With ARPA-E's funding, Berkeley Lab is testing µPMUs in four electric utilities' service territories. When the pilot installations are complete, there will be one at each partner utility. About 10 µPMUs will be split over one or two distribution feeders at each site. In addition, seven µPMUs have been or will be installed on one of Berkeley Lab's distribution feeders (Figure 2). Data from the devices are collected wirelessly and sent via a 4G network to a database on the UC Berkeley campus. The testing will last two years. Stewart and her colleagues are also modeling distribution circuits, and will use data from the field tests to validate their model.

"One application of this research will be to understand what happens when a microgrid synchronizes and desynchronizes from the electric grid," says Stewart.
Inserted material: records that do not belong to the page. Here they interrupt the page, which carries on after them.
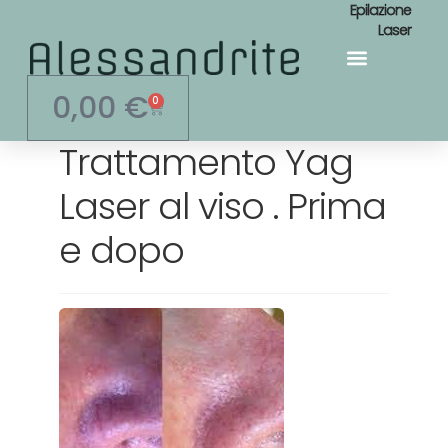
Epilazione
Laser
Area Personale
0,00
€
0
Trattamento Yag
Laser al viso . Prima
e dopo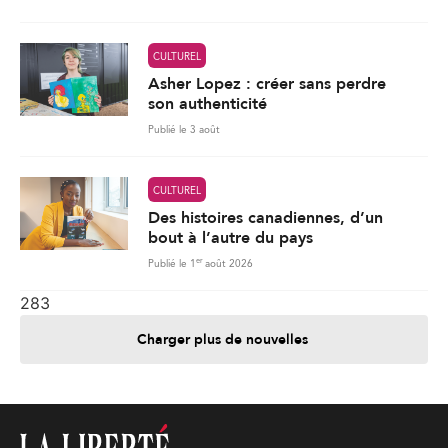
CULTUREL
Asher Lopez : créer sans perdre
son authenticité
Publié le 3 août
CULTUREL
Des histoires canadiennes, d’un
bout à l’autre du pays
er
Publié le 1
août 2026
283
Charger plus de nouvelles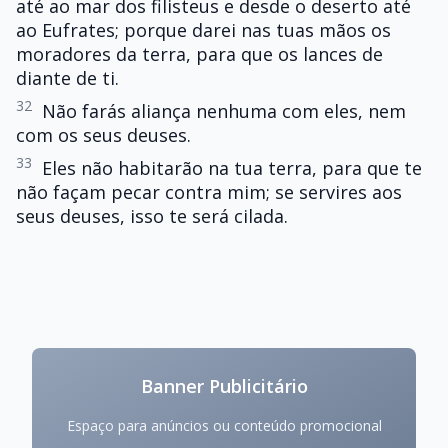
até ao mar dos filisteus e desde o deserto até
ao Eufrates; porque darei nas tuas mãos os
moradores da terra, para que os lances de
diante de ti.
32
Não farás aliança nenhuma com eles, nem
com os seus deuses.
33
Eles não habitarão na tua terra, para que te
não façam pecar contra mim; se servires aos
seus deuses, isso te será cilada.
Banner Publicitário
Espaço para anúncios ou conteúdo promocional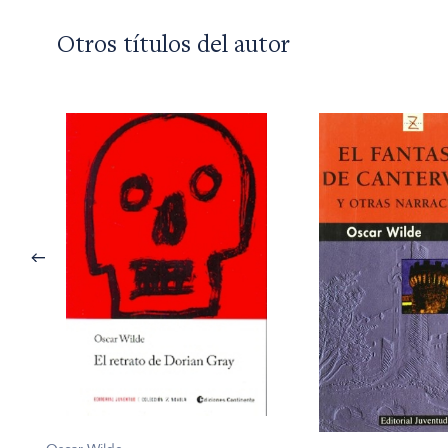
Otros títulos del autor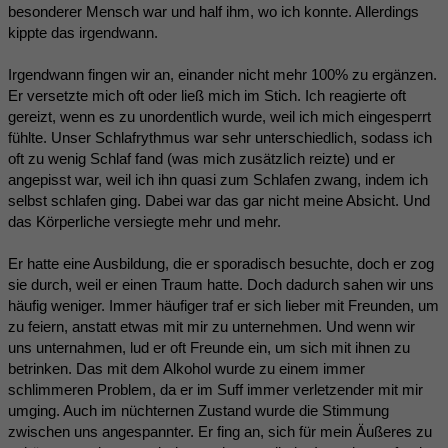
besonderer Mensch war und half ihm, wo ich konnte. Allerdings
kippte das irgendwann.
Irgendwann fingen wir an, einander nicht mehr 100% zu ergänzen.
Er versetzte mich oft oder ließ mich im Stich. Ich reagierte oft
gereizt, wenn es zu unordentlich wurde, weil ich mich eingesperrt
fühlte. Unser Schlafrythmus war sehr unterschiedlich, sodass ich
oft zu wenig Schlaf fand (was mich zusätzlich reizte) und er
angepisst war, weil ich ihn quasi zum Schlafen zwang, indem ich
selbst schlafen ging. Dabei war das gar nicht meine Absicht. Und
das Körperliche versiegte mehr und mehr.
Er hatte eine Ausbildung, die er sporadisch besuchte, doch er zog
sie durch, weil er einen Traum hatte. Doch dadurch sahen wir uns
häufig weniger. Immer häufiger traf er sich lieber mit Freunden, um
zu feiern, anstatt etwas mit mir zu unternehmen. Und wenn wir
uns unternahmen, lud er oft Freunde ein, um sich mit ihnen zu
betrinken. Das mit dem Alkohol wurde zu einem immer
schlimmeren Problem, da er im Suff immer verletzender mit mir
umging. Auch im nüchternen Zustand wurde die Stimmung
zwischen uns angespannter. Er fing an, sich für mein Äußeres zu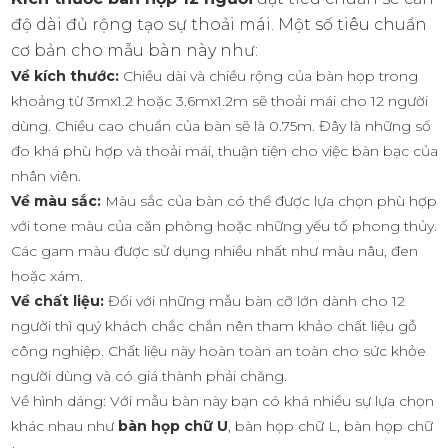
độ dài đủ rộng tạo sự thoải mái. Một số tiêu chuẩn
cơ bản cho mẫu bàn này như:
Về kích thước:
Chiều dài và chiều rộng của bàn họp trong
khoảng từ 3mx1.2 hoặc 3.6mx1.2m sẽ thoải mái cho 12 người
dùng. Chiều cao chuẩn của bàn sẽ là 0.75m. Đây là những số
đo khá phù hợp và thoải mái, thuận tiện cho việc bàn bạc của
nhân viên.
Về màu sắc:
Màu sắc của bàn có thể được lựa chọn phù hợp
với tone màu của căn phòng hoặc những yếu tố phong thủy.
Các gam màu được sử dụng nhiều nhất như màu nâu, đen
hoặc xám.
Về chất liệu:
Đối với những mẫu bàn cỡ lớn dành cho 12
người thì quý khách chắc chắn nên tham khảo chất liệu gỗ
công nghiệp. Chất liệu này hoàn toàn an toàn cho sức khỏe
người dùng và có giá thành phải chăng.
Về hình dáng: Với mẫu bàn này bạn có khá nhiều sự lựa chọn
khác nhau như
bàn họp chữ U
, bàn họp chữ L, bàn họp chữ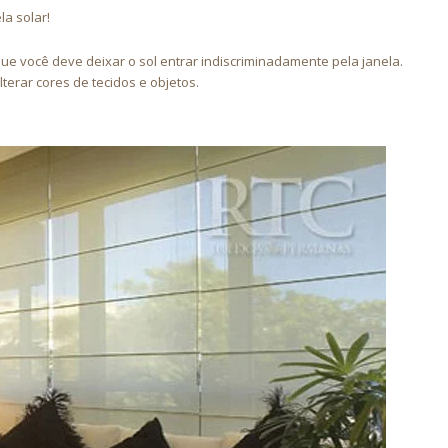
la solar!
e você deve deixar o sol entrar indiscriminadamente pela janela.
terar cores de tecidos e objetos.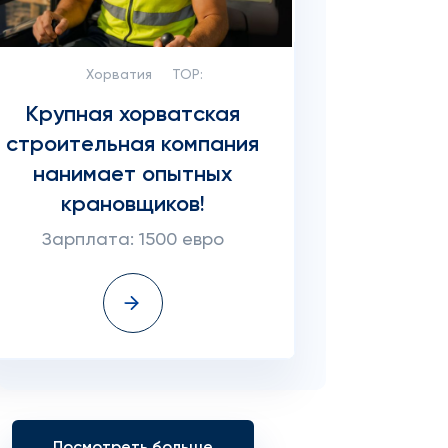
Хорватия
TOP:
Крупная хорватская
строительная компания
нанимает опытных
крановщиков!
Зарплата: 1500 евро
Посмотреть больше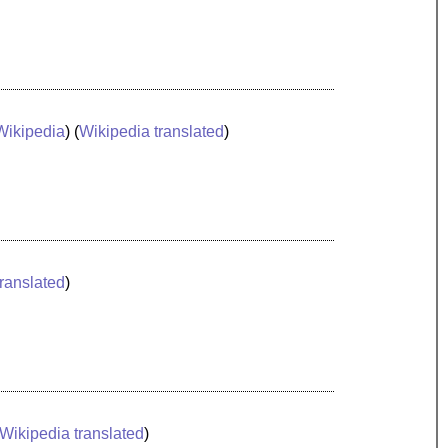
Wikipedia
) (
Wikipedia translated
)
translated
)
Wikipedia translated
)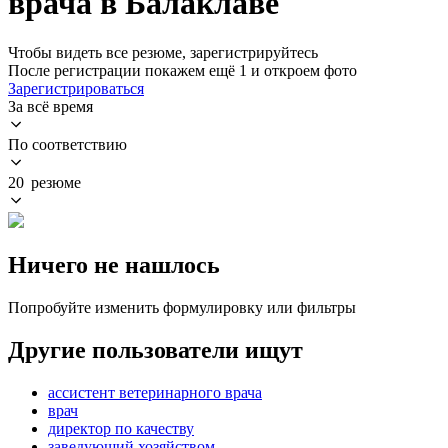
врача в Балаклаве
Чтобы видеть все резюме, зарегистрируйтесь
После регистрации покажем ещё 1 и откроем фото
Зарегистрироваться
За всё время
По соответствию
20 резюме
Ничего не нашлось
Попробуйте изменить формулировку или фильтры
Другие пользователи ищут
ассистент ветеринарного врача
врач
директор по качеству
заведующий хозяйством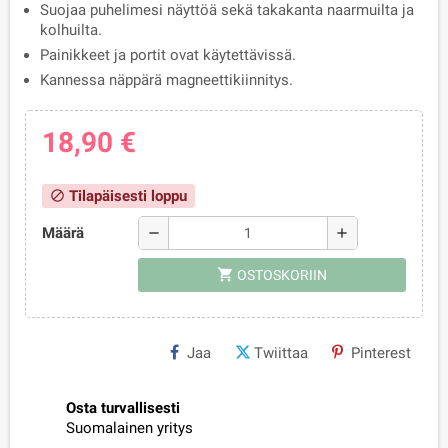
Suojaa puhelimesi näyttöä sekä takakanta naarmuilta ja
kolhuilta.
Painikkeet ja portit ovat käytettävissä.
Kannessa näppärä magneettikiinnitys.
18,90 €
Tilapäisesti loppu
block
Määrä
remove
add
shopping_cart
OSTOSKORIIN
Jaa
Twiittaa
Pinterest
Osta turvallisesti
Suomalainen yritys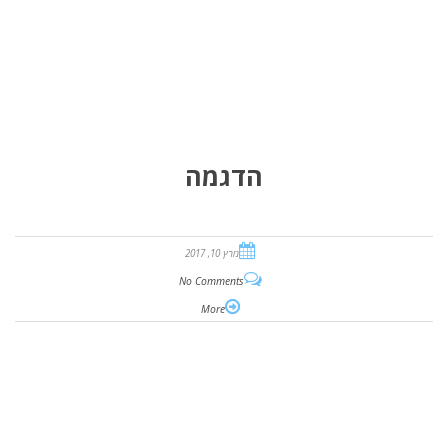
הדגמה
מרץ 10, 2017
No Comments
More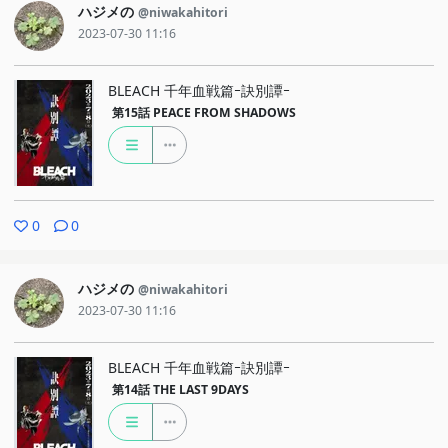
ハジメの
@niwakahitori
2023-07-30 11:16
BLEACH 千年血戦篇ｰ訣別譚ｰ
第15話
PEACE FROM SHADOWS
0
0
ハジメの
@niwakahitori
2023-07-30 11:16
BLEACH 千年血戦篇ｰ訣別譚ｰ
第14話
THE LAST 9DAYS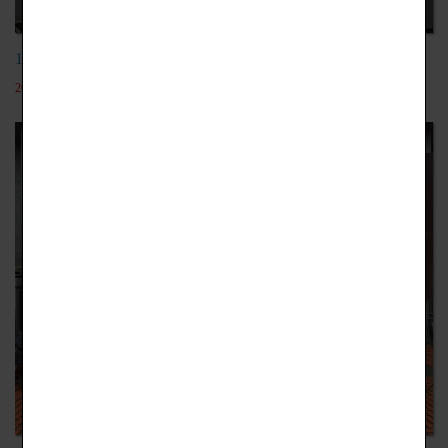
106-2均質化新竹外語才藝秀107.04.14
2018-09-20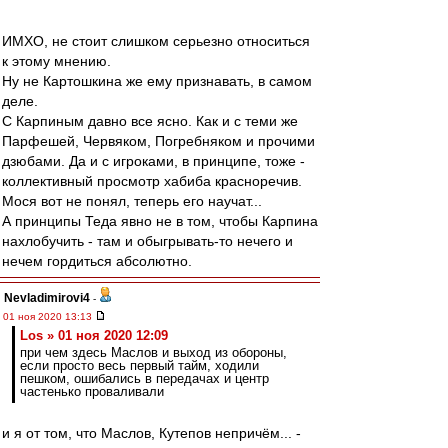
ИМХО, не стоит слишком серьезно относиться
к этому мнению.
Ну не Картошкина же ему признавать, в самом
деле.
С Карпиным давно все ясно. Как и с теми же
Парфешей, Червяком, Погребняком и прочими
дзюбами. Да и с игроками, в принципе, тоже -
коллективный просмотр хабиба красноречив.
Мося вот не понял, теперь его научат...
А принципы Теда явно не в том, чтобы Карпина
нахлобучить - там и обыгрывать-то нечего и
нечем гордиться абсолютно.
Nevladimirovi4
-
01 ноя 2020 13:13
Los » 01 ноя 2020 12:09
при чем здесь Маслов и выход из обороны,
если просто весь первый тайм, ходили
пешком, ошибались в передачах и центр
частенько проваливали
и я от том, что Маслов, Кутепов непричём... -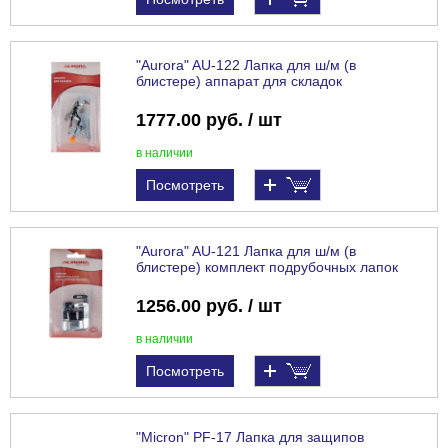
"Aurora" AU-122 Лапка для ш/м (в
блистере) аппарат для складок
1777.00 руб. / шт
в наличии
Посмотреть
"Aurora" AU-121 Лапка для ш/м (в
блистере) комплект подрубочных лапок
1256.00 руб. / шт
в наличии
Посмотреть
"Micron" PF-17 Лапка для защипов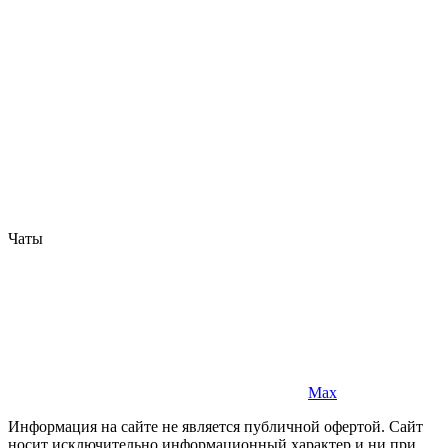
Чаты
Max
Информация на сайте не является публичной офертой. Cайт
носит исключительно информационный характер и ни при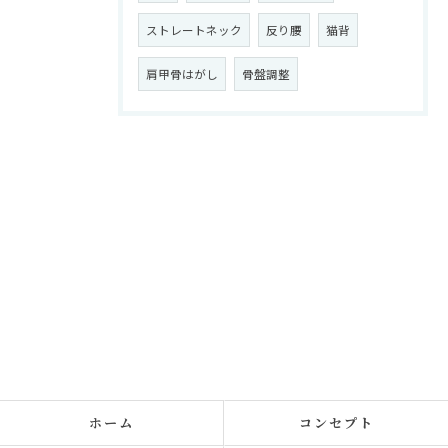
ストレートネック
反り腰
猫背
肩甲骨はがし
骨盤調整
ホーム
コンセプト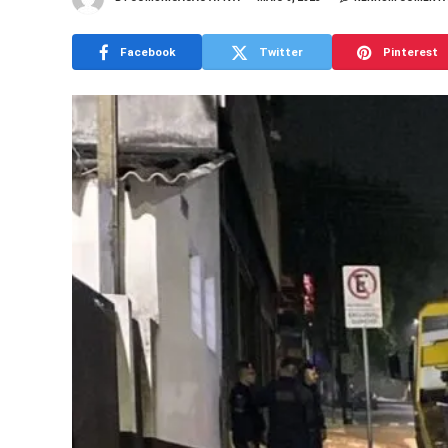
Facebook
Twitter
Pinterest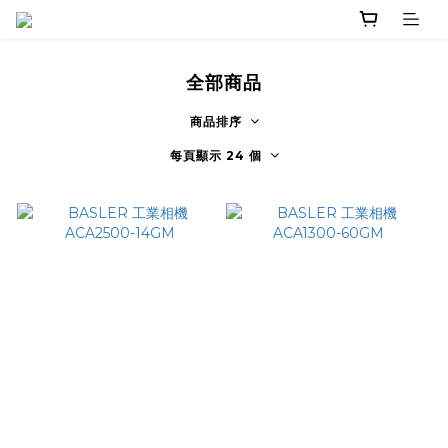
全部商品
商品排序
每頁顯示 24 個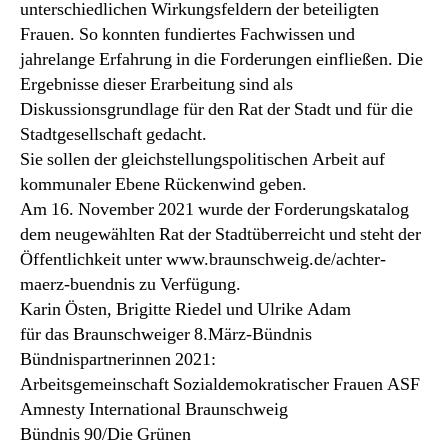
unterschiedlichen Wirkungsfeldern der beteiligten
Frauen. So konnten fundiertes Fachwissen und
jahrelange Erfahrung in die Forderungen einfließen. Die
Ergebnisse dieser Erarbeitung sind als
Diskussionsgrundlage für den Rat der Stadt und für die
Stadtgesellschaft gedacht.
Sie sollen der gleichstellungspolitischen Arbeit auf
kommunaler Ebene Rückenwind geben.
Am 16. November 2021 wurde der Forderungskatalog
dem neugewählten Rat der Stadtüberreicht und steht der
Öffentlichkeit unter www.braunschweig.de/achter-
maerz-buendnis zu Verfügung.
Karin Östen, Brigitte Riedel und Ulrike Adam
für das Braunschweiger 8.März-Bündnis
Bündnispartnerinnen 2021:
Arbeitsgemeinschaft Sozialdemokratischer Frauen ASF
Amnesty International Braunschweig
Bündnis 90/Die Grünen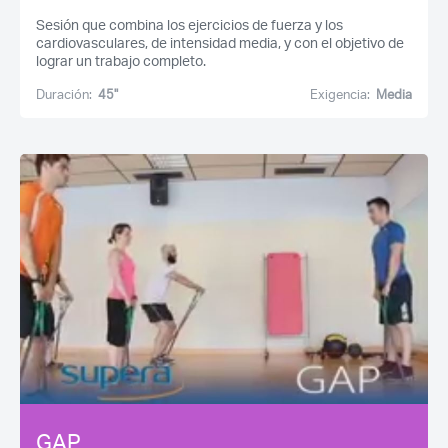
Sesión que combina los ejercicios de fuerza y los
cardiovasculares, de intensidad media, y con el objetivo de
lograr un trabajo completo.
Duración:
45''
Exigencia:
Media
GAP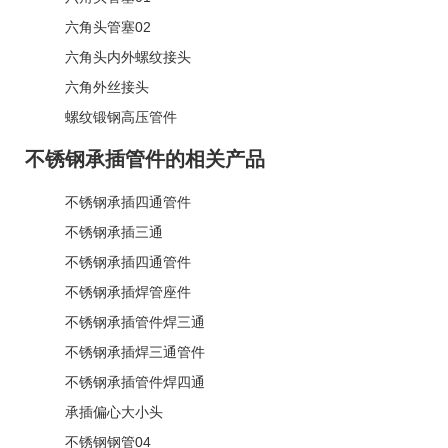
六角头管塞02
六角头内外螺纹接头
六角外丝接头
螺纹锻钢高压管件
不锈钢承插管件的相关产品
不锈钢承插四通管件
不锈钢承插三通
不锈钢承插四通管件
不锈钢承插焊管座件
不锈钢承插管件焊三通
不锈钢承插焊三通管件
不锈钢承插管件焊四通
承插偏心大小头
不锈钢钢管04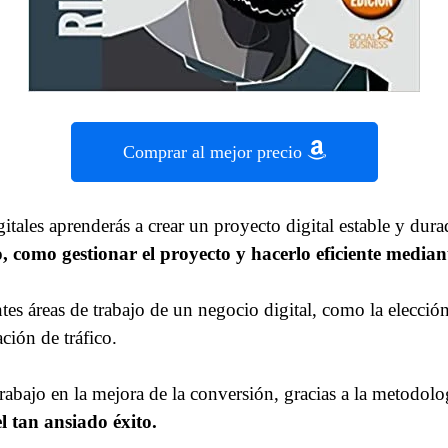
Comprar al mejor precio
tales aprenderás a crear un proyecto digital estable y du
bro, como gestionar el proyecto y hacerlo eficiente med
tes áreas de trabajo de un negocio digital, como la elección
ación de tráfico.
trabajo en la mejora de la conversión, gracias a la metodo
l tan ansiado éxito.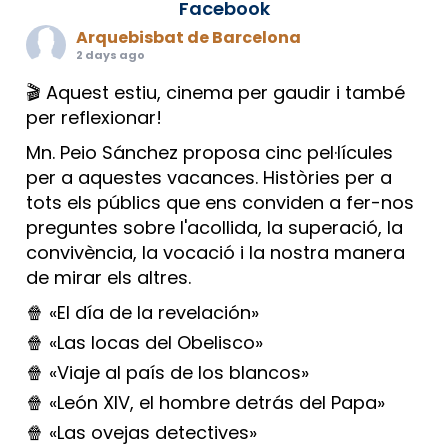
Facebook
Arquebisbat de Barcelona
2 days ago
🎬 Aquest estiu, cinema per gaudir i també
per reflexionar!
Mn. Peio Sánchez proposa cinc pel·lícules
per a aquestes vacances. Històries per a
tots els públics que ens conviden a fer-nos
preguntes sobre l'acollida, la superació, la
convivència, la vocació i la nostra manera
de mirar els altres.
🍿 «El día de la revelación»
🍿 «Las locas del Obelisco»
🍿 «Viaje al país de los blancos»
🍿 «León XIV, el hombre detrás del Papa»
🍿 «Las ovejas detectives»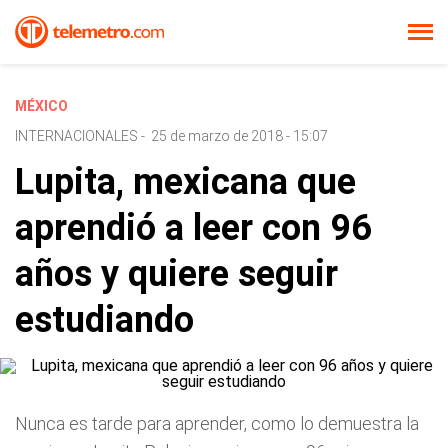
MÉXICO
INTERNACIONALES
-
25 de marzo de 2018 - 15:07
Lupita, mexicana que
aprendió a leer con 96
años y quiere seguir
estudiando
Nunca es tarde para aprender, como lo demuestra la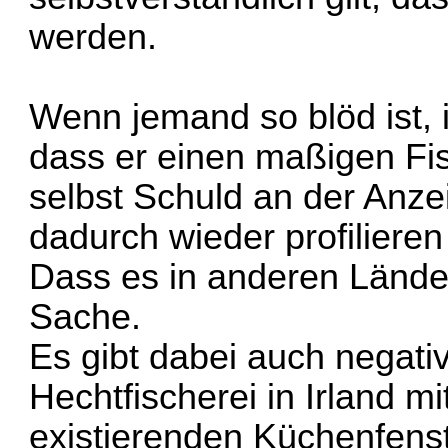
werden.
Wenn jemand so blöd ist, i
dass er einen maßigen Fisc
selbst Schuld an der Anze
dadurch wieder profilieren
Dass es in anderen Länder
Sache.
Es gibt dabei auch negativ
Hechtfischerei in Irland mi
existierenden Küchenfenst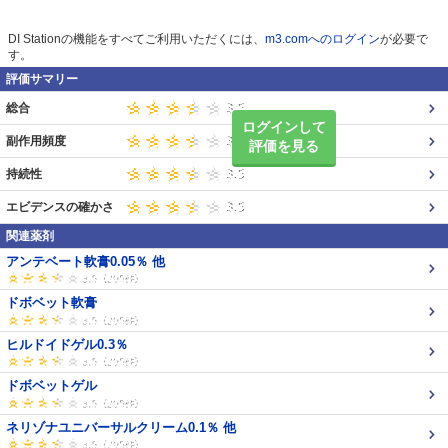
DI Stationの機能をすべてご利用いただくには、
m3.comへのログイン
が必要で
す。
評価サマリー
総合
ログインして
副作用頻度
評価を見る
持続性
エビデンスの確かさ
関連薬剤
アンテベート軟膏0.05％ 他
ドボベット軟膏
ヒルドイドゲル0.3％
ドボベットゲル
ネリゾナユニバーサルクリーム0.1％ 他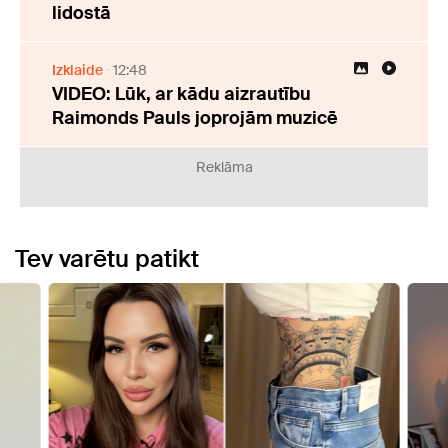
lidostā
Izklaide
12:48
VIDEO: Lūk, ar kādu aizrautību
Raimonds Pauls joprojām muzicē
Reklāma
Tev varētu patikt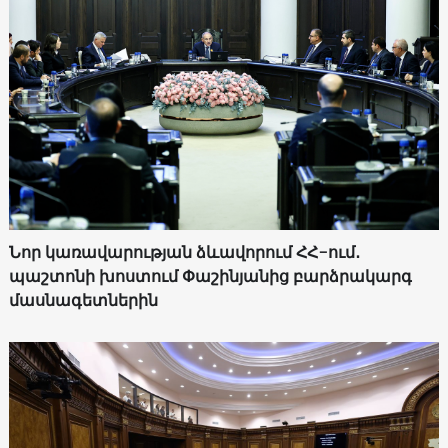
Նոր կառավարության ձևավորում ՀՀ-ում․
պաշտոնի խոստում Փաշինյանից բարձրակարգ
մասնագետներին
The measurements can help coordinate resources between microgrids and the electric grid.

The research will also evaluate whether the systems could improve the management of demand response. "A goal of the study is characterizing the loads during demand resources," Stewart notes. "When customers turn loads on and off at the same time, it could affect the state of the grid.

Microsynchrophasor measurements are ideal for detecting and locating faults that might lead to instabilities on the grid resulting from sudden imbalances in supply and demand." They also have the potential to help system operators better manage the use of intermittent renewable sources of power, and to help match supply to demand through demand response programs and grid storage.